Но анонимность - это с одной стороны. А с другой стороны, юмор превратился в серьезный бизнес. Не "Газпром", конечно, не фармацевтическое производство, но все же бизнес-история. Тексты камедиклабовцам пишут целые коллективы авторов - кто-то отвечает за разработку сюжета, кто-то за репризы, за финал, за диалоги. Настоящая фабрика! Ребята, шутя зарабатывают нешуточные деньги! И у них часто очень смешные злободневные сценки.
Мне недавно сказали, как работает бизнес-формула успеха в юморе. Допустим, фраза "Ты где была вчера вечером?" сама по себе не смешная. Но если к ней довесить два-три матерных слова, фраза вызовет смех. Народ реагирует на обсценную лексику. Мат делает смешное доходчивым, а выступающего своим в доску. Сегодня с экрана непринужденно матерятся как юноши, так и девушки. Хотелось бы верить, что сохранится хоть какая-то разница между полами!
Переведя нецензурную лексику в обыденность, мы многое потеряли.

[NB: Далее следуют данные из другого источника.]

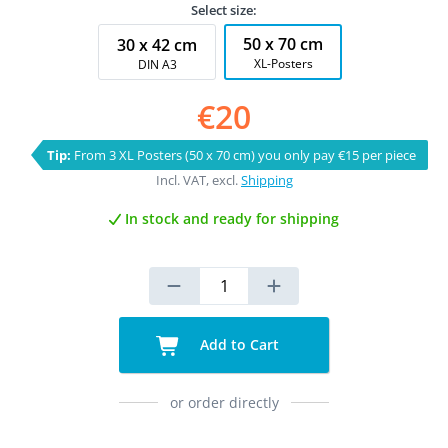
Select size:
50 x 70 cm
30 x 42 cm
XL-Posters
DIN A3
€20
Tip:
From 3 XL Posters (50 x 70 cm) you only pay €15 per piece
Incl. VAT, excl.
Shipping
In stock and ready for shipping
Add to Cart
or order directly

Семен Альтов: Конечно! Мат - гениальное изобретение для снятия напряжения в критических ситуациях: когда кирпич падает на ногу, жена ушла, жена пришла… А если мат стал обыденностью, то чем прикажете спасаться при стрессе? У меня, как у любого интеллигентного человека, на черный день припасено кое-что из российского мата, а у молодых на крайний случай ничего уже нет.
Тем более зритель, прикормленный вседозволенностью, ждет, а что будет дальше? Сегодня ты снял на сцене штаны, а что для нас снимешь завтра?
Когда выхожу на сцену, говорю: "Я работаю по старинке, без мата. Что, конечно, сужает аудиторию. Читать буду медленно, с паузами. Чтобы вы сами могли вставлять, где надо то, что вам нужно….
И все равно помните, что жизнь - это чудо!
А жизнь в нашей стране - необыкновенное чудо!